Supplied data:
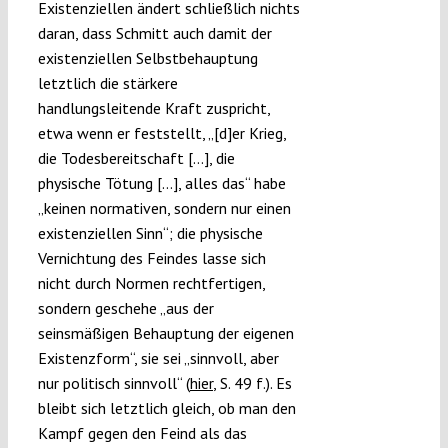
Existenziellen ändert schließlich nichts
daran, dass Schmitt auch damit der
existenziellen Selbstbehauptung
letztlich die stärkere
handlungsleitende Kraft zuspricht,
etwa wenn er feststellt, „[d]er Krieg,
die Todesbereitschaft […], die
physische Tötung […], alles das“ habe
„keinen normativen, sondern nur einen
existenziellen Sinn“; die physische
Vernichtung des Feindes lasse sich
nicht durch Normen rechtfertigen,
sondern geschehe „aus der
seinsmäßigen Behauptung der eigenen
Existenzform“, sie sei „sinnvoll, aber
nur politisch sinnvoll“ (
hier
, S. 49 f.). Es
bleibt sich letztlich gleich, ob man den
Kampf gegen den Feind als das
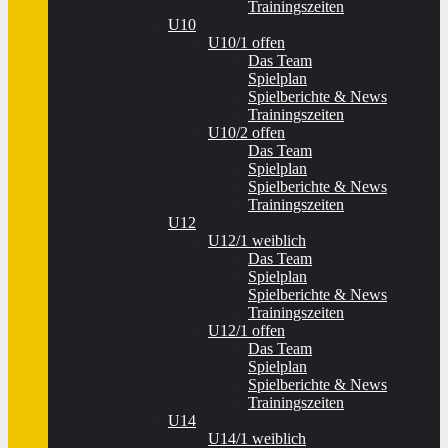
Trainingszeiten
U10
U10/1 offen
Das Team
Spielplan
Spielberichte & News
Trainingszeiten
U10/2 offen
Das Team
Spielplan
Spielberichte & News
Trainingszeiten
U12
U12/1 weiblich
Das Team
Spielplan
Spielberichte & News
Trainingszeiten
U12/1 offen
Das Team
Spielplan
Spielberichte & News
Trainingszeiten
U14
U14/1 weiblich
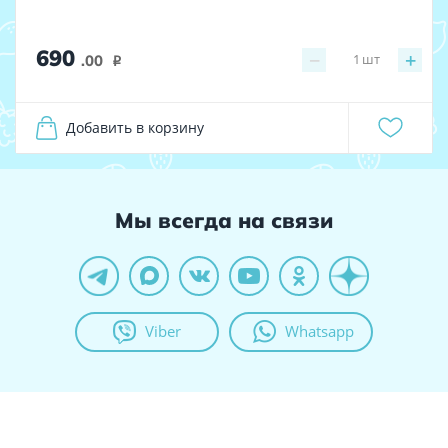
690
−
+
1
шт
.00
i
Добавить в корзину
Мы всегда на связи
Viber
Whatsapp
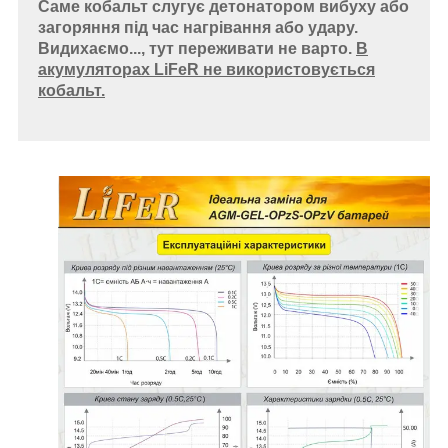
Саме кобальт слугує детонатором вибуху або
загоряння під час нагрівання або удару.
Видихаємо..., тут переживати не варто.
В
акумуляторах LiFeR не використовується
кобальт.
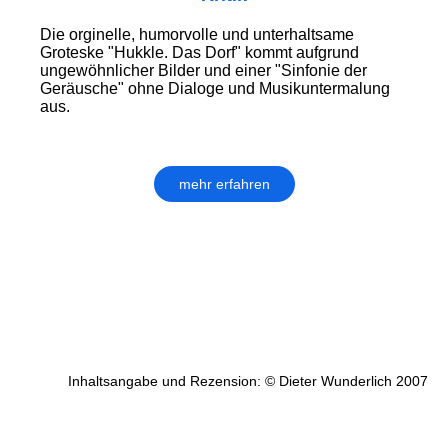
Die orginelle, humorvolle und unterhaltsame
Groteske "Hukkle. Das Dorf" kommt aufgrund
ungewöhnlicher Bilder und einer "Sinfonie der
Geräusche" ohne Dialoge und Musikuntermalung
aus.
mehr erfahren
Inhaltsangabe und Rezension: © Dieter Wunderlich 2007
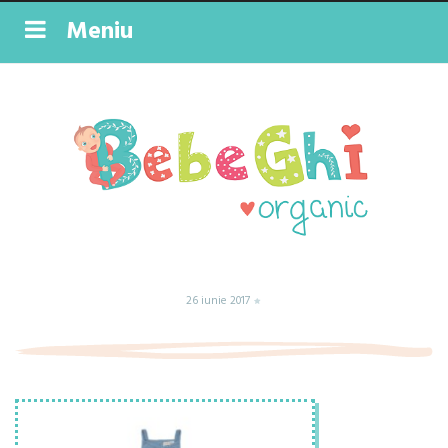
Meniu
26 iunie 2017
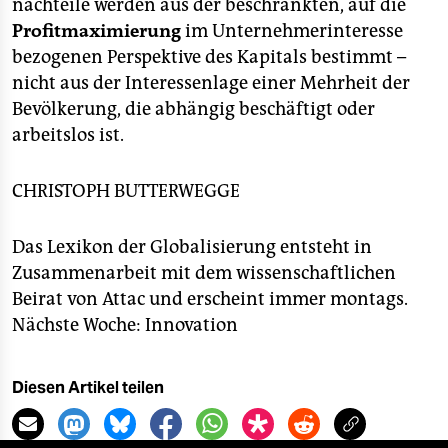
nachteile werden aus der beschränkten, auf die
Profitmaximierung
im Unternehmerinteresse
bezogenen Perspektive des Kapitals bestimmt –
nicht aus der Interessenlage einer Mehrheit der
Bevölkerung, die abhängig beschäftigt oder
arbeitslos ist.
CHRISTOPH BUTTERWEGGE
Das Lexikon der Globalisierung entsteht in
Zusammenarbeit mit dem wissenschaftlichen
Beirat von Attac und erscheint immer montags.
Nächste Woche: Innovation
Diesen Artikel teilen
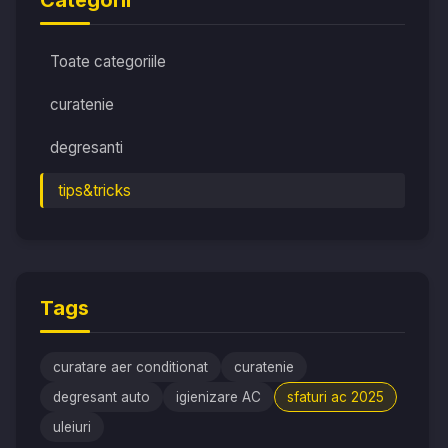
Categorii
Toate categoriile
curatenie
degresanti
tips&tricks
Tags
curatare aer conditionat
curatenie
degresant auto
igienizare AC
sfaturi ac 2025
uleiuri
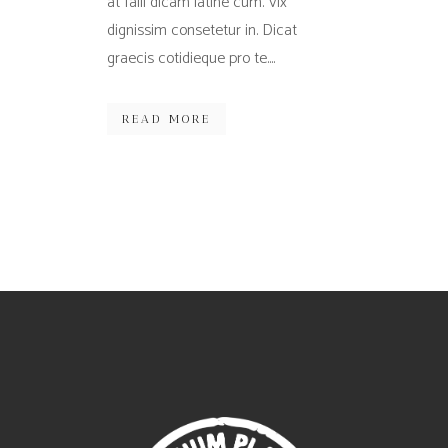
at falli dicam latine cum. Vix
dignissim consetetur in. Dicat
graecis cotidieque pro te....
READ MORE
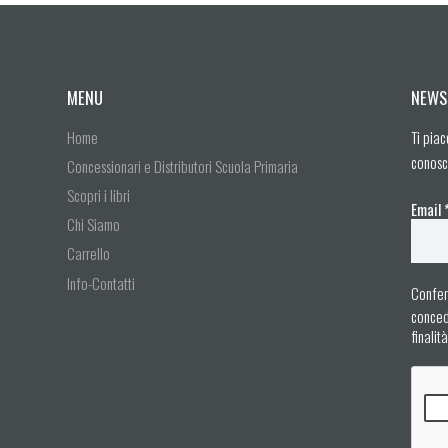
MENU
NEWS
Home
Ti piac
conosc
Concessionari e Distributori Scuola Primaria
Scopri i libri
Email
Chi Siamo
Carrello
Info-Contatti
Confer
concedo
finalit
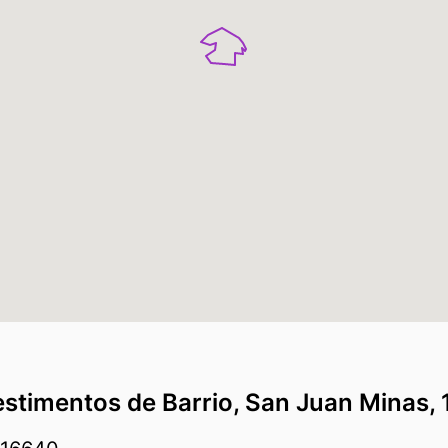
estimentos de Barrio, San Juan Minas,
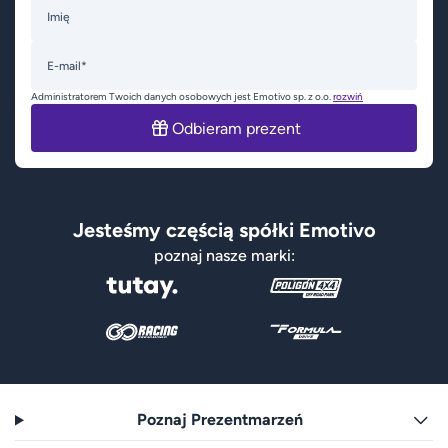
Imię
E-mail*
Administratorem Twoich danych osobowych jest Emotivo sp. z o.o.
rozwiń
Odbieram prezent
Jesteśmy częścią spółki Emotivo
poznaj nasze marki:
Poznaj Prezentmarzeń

==

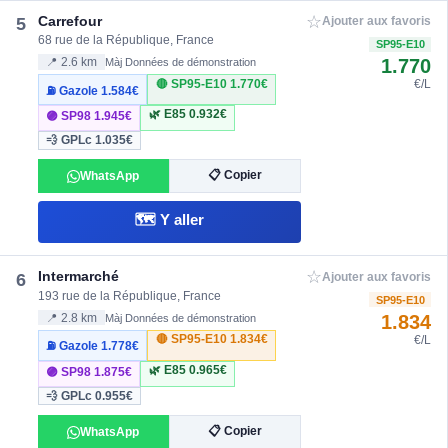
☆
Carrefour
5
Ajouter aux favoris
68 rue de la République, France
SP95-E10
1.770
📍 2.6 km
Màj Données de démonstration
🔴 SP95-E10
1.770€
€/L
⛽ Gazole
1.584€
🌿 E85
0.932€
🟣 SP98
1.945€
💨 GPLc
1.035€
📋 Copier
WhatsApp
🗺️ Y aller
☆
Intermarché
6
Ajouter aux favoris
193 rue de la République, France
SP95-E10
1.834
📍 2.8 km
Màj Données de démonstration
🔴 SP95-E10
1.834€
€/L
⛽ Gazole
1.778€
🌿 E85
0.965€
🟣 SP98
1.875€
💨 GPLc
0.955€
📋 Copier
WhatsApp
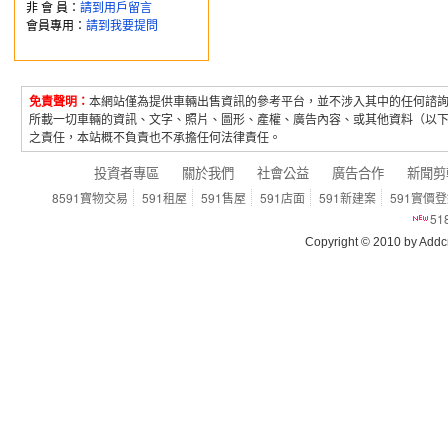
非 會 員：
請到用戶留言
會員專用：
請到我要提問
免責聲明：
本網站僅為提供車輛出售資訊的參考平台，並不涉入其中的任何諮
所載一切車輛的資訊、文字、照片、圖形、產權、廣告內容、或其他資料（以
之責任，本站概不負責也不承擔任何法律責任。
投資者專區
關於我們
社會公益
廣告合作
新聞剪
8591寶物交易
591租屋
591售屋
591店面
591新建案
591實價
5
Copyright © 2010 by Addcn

--

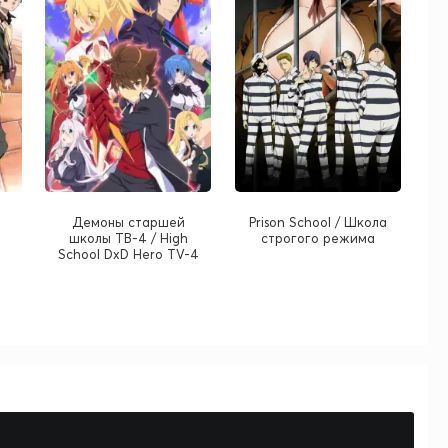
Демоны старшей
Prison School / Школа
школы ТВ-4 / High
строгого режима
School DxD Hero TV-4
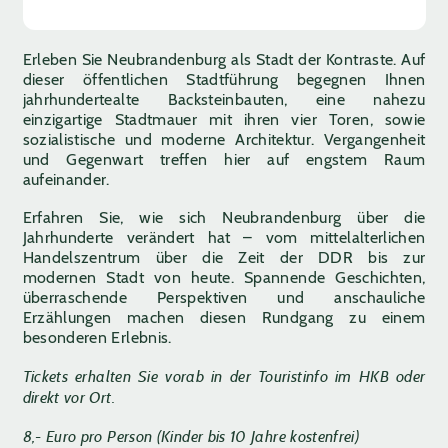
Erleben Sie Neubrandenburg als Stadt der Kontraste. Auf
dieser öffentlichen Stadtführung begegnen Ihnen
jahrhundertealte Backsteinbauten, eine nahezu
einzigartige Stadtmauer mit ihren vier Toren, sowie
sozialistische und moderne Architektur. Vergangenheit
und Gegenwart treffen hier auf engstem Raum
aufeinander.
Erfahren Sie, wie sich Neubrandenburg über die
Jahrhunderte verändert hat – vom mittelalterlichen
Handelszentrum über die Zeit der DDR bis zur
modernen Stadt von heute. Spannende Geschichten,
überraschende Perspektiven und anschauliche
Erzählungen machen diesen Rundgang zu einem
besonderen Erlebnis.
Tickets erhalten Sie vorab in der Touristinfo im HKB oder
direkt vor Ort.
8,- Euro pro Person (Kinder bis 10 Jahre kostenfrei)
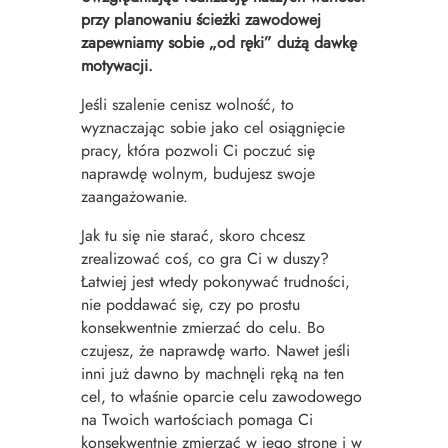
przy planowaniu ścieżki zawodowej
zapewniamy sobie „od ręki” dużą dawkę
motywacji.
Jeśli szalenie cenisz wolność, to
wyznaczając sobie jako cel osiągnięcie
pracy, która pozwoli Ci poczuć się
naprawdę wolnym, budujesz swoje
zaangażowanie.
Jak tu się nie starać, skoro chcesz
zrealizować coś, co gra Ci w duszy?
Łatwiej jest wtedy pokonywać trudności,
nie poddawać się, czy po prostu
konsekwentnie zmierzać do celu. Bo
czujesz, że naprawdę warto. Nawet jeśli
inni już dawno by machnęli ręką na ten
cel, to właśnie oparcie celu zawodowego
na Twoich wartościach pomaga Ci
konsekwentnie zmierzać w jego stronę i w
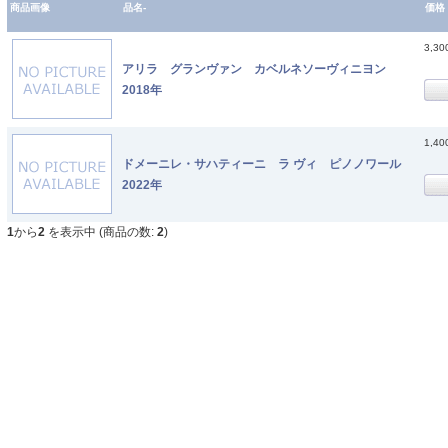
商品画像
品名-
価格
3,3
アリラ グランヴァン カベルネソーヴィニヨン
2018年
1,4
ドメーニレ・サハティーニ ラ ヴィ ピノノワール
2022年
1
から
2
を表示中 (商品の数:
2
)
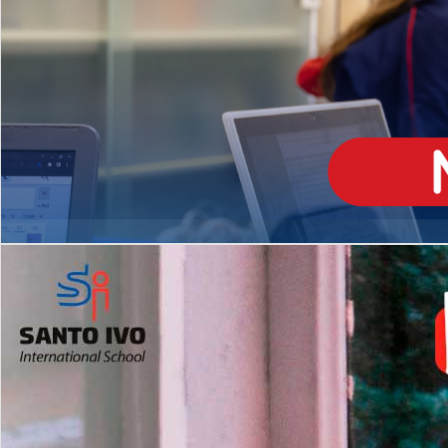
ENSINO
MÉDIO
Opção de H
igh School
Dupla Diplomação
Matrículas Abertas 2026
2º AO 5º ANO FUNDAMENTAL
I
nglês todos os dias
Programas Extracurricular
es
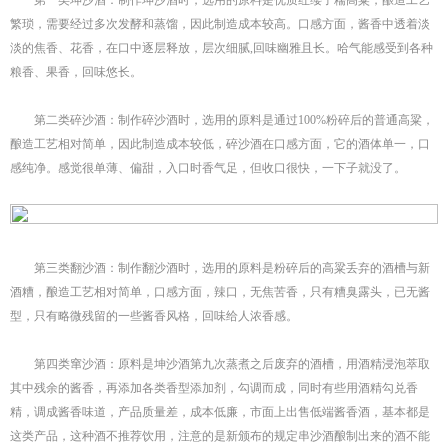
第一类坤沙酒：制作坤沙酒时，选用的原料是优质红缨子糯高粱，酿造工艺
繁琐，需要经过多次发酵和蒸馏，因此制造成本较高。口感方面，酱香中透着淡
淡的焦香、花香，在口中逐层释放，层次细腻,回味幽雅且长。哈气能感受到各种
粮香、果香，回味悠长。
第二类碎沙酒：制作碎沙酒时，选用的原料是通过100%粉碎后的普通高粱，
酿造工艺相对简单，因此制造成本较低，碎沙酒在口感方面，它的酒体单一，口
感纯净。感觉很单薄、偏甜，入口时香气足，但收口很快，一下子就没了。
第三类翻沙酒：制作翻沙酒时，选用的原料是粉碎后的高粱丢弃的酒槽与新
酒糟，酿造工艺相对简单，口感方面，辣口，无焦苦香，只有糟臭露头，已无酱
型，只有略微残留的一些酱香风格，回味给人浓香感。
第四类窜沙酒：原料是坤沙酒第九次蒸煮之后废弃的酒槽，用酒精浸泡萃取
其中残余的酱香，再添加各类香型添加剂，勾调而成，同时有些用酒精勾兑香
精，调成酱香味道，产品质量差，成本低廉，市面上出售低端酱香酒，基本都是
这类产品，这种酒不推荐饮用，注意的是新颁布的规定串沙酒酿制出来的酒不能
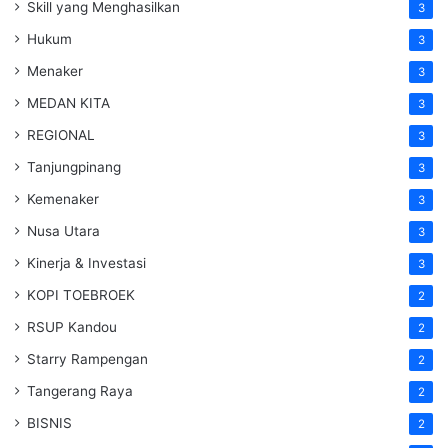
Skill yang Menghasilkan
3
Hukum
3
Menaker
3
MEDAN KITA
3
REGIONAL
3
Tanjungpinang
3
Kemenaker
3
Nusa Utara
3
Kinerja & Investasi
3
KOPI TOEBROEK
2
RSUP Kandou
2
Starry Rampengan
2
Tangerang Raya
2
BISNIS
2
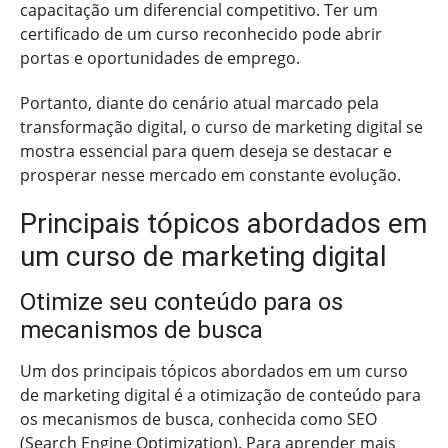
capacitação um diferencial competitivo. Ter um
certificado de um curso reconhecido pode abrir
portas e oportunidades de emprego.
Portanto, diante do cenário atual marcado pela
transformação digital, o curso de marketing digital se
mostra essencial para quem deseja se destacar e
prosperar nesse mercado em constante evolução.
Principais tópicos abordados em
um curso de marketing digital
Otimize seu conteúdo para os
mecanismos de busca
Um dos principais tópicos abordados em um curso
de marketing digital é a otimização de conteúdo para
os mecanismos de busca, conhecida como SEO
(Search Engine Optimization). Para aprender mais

Exercise: Looking through the data above, count the lines that include the string "konsekwentnie" and give only the count.

Written solution: 2